The two tools disagree on this cohort - and that disagreement is the lesson#

The diagnostic table ranks ComBat variants on top: they flatten the batch axis, the LISI normalised score climbs, species preservation stays near-perfect. The per-batch AUROC table puts noop and median on top: the uncorrected matrix produces the highest mean per-site AUROC, and the widest cross-site spread.

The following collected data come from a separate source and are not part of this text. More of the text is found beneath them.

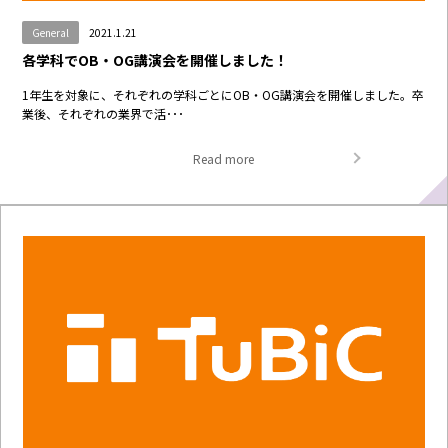
General
2021.1.21
各学科でOB・OG講演会を開催しました！
1年生を対象に、それぞれの学科ごとにOB・OG講演会を開催しました。卒
業後、それぞれの業界で活･･･
Read more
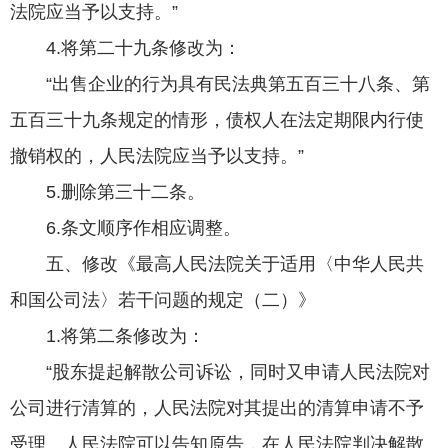
法院应当予以支持。”
4.将第二十九条修改为：
“出售企业的行为具有民法典第五百三十八条、第
五百三十九条规定的情形，债权人在法定期限内行使
撤销权的，人民法院应当予以支持。”
5.删除第三十二条。
6.条文顺序作相应调整。
五、修改《最高人民法院关于适用〈中华人民共
和国公司法〉若干问题的规定（二）》
1.将第二条修改为：
“股东提起解散公司诉讼，同时又申请人民法院对
公司进行清算的，人民法院对其提出的清算申请不予
受理。人民法院可以告知原告，在人民法院判决解散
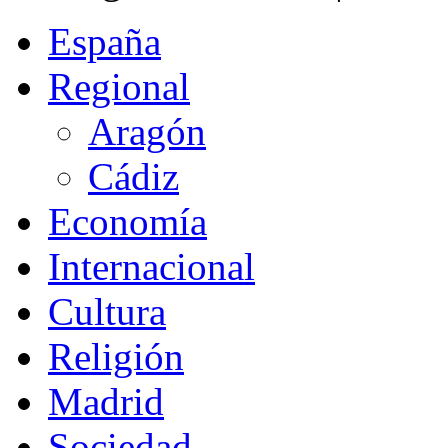
España
Regional
Aragón
Cádiz
Economía
Internacional
Cultura
Religión
Madrid
Sociedad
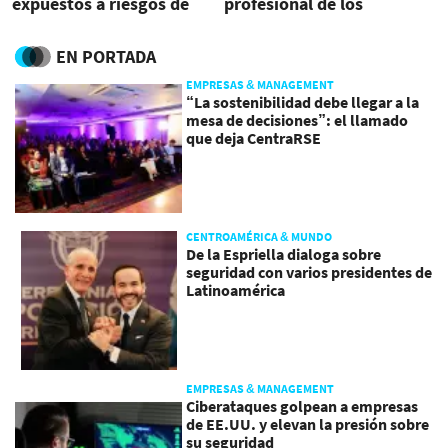
expuestos a riesgos de
profesional de los
salud relacionados con el
mayores de 45 años
clima
EN PORTADA
EMPRESAS & MANAGEMENT
“La sostenibilidad debe llegar a la
mesa de decisiones”: el llamado
que deja CentraRSE
CENTROAMÉRICA & MUNDO
De la Espriella dialoga sobre
seguridad con varios presidentes de
Latinoamérica
EMPRESAS & MANAGEMENT
Ciberataques golpean a empresas
de EE.UU. y elevan la presión sobre
su seguridad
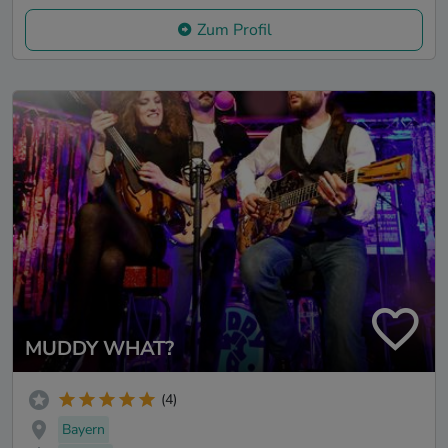
Zum Profil
MUDDY WHAT?
(4)
Bayern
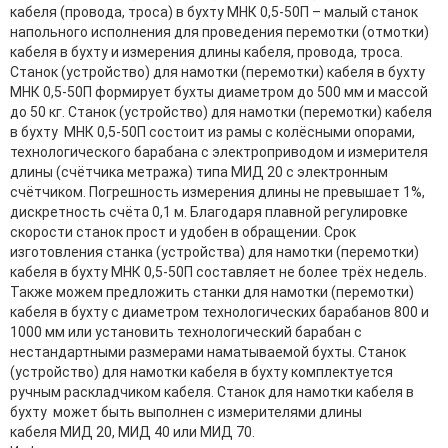
кабеля (провода, троса) в бухту МНК 0,5-50П – малый станок
напольного исполнения для проведения перемотки (отмотки)
кабеля в бухту и измерения длины кабеля, провода, троса.
Станок (устройство) для намотки (перемотки) кабеля в бухту
МНК 0,5-50П формирует бухты диаметром до 500 мм и массой
до 50 кг. Станок (устройство) для намотки (перемотки) кабеля
в бухту МНК 0,5-50П состоит из рамы с колёсными опорами,
технологического барабана с электроприводом и измерителя
длины (счётчика метража) типа МИД 20 с электронным
счётчиком. Погрешность измерения длины не превышает 1%,
дискретность счёта 0,1 м. Благодаря плавной регулировке
скорости станок прост и удобен в обращении. Срок
изготовления станка (устройства) для намотки (перемотки)
кабеля в бухту МНК 0,5-50П составляет не более трёх недель.
Также можем предложить станки для намотки (перемотки)
кабеля в бухту с диаметром технологических барабанов 800 и
1000 мм или установить технологический барабан с
нестандартными размерами наматываемой бухты. Станок
(устройство) для намотки кабеля в бухту комплектуется
ручным раскладчиком кабеля. Станок для намотки кабеля в
бухту может быть выполнен с измерителями длины
кабеля МИД 20, МИД 40 или МИД 70.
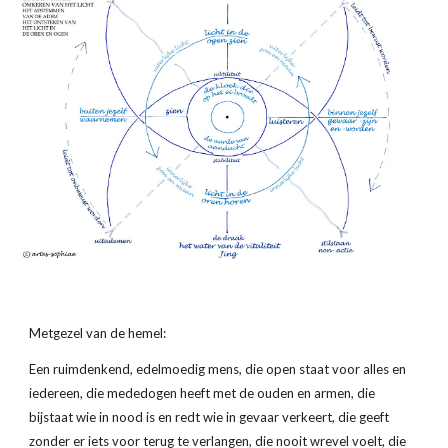
Metgezel van de hemel:
Een ruimdenkend, edelmoedig mens, die open staat voor alles en 
iedereen, die mededogen heeft met de ouden en armen, die 
bijstaat wie in nood is en redt wie in gevaar verkeert, die geeft 
zonder er iets voor terug te verlangen, die nooit wrevel voelt, die 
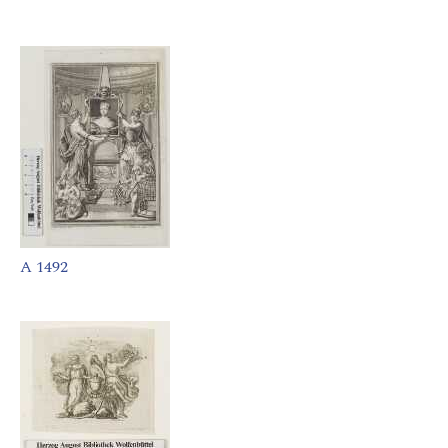
A 1492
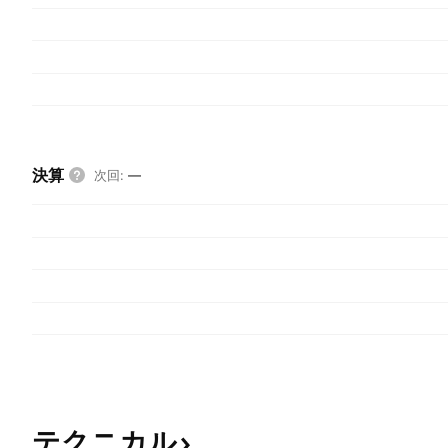
決算
次回
:
—
テクニカル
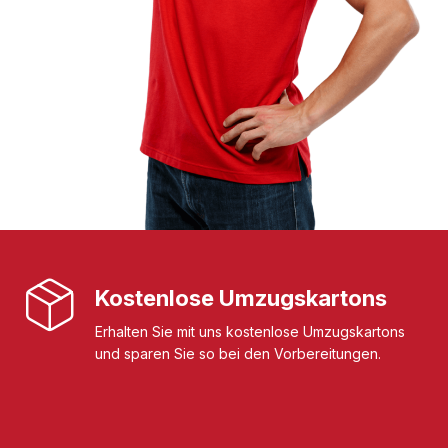
Kostenlose Umzugskartons
Erhalten Sie mit uns kostenlose Umzugskartons
und sparen Sie so bei den Vorbereitungen.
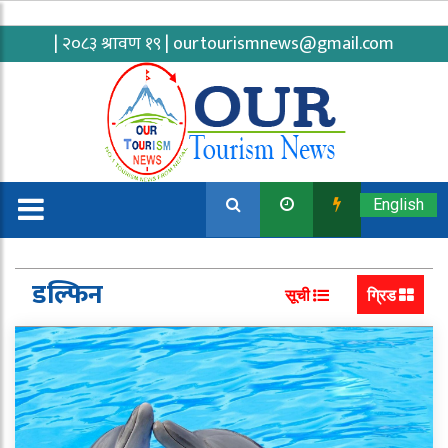
| २०८३ श्रावण १९ |
ourtourismnews@gmail.com
English
डल्फिन
सूची
ग्रिड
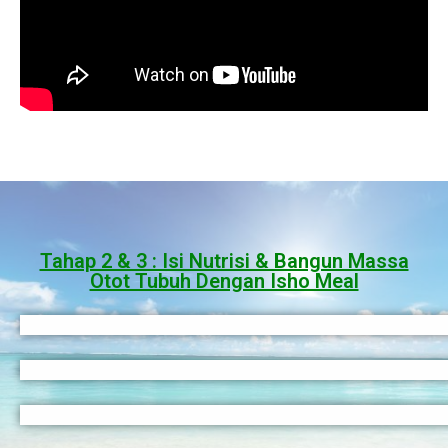
Tahap 2 & 3 : Isi Nutrisi & Bangun Massa
Otot Tubuh Dengan Isho Meal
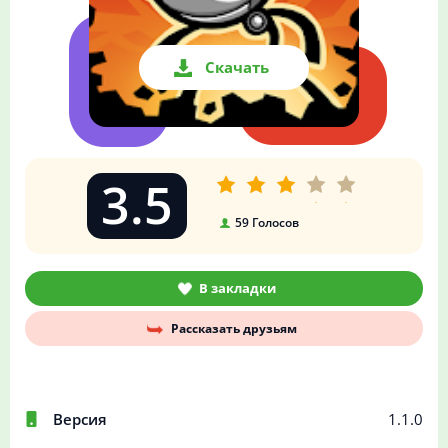
Скачать
3.5
59
Голосов
В закладки
Рассказать друзьям
Версия
1.1.0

That gap between the two verdicts is not a bug in either tool. It is the classic multi-centre clinical-AMR trap: inter-site differences are partly the resistance signal itself - different patient populations, different antibiograms, different colonisation pressure. Aggressive batch correction is mathematically obliged to strip that signal because the corrector has no way to know which inter-site differences are ‘real’ biology and which are technical drift.

MaldiBatchKit cannot make that decision for you. What it does is make the trade-off legible:

  • The diagnostic table tells you how much a corrector flattens the batch axis.

  • The per-batch AUROC table tells you what that flattening costs on the task and whether the gain is uniform across sites (the range column in §2.1 shows correctors tighten cross-site spread even when they cost overall AUROC).

  • The clinical judgement - ‘is the inter-site differential a bias I want gone, or a signal I want kept?’ - is yours.

A simple practical rule: if both rankings agree, ship the corrector. If they disagree, the cohort is site-confounded; validate on a truly external cohort (a 4th site never seen at fit time) before committing to any correction step in a clinical pipeline.

A diagnostic win does not imply a downstream win.

Neither tool simulates a new clinical site: both rely on every batch being present at fit time for the inter-batch correctors we ship.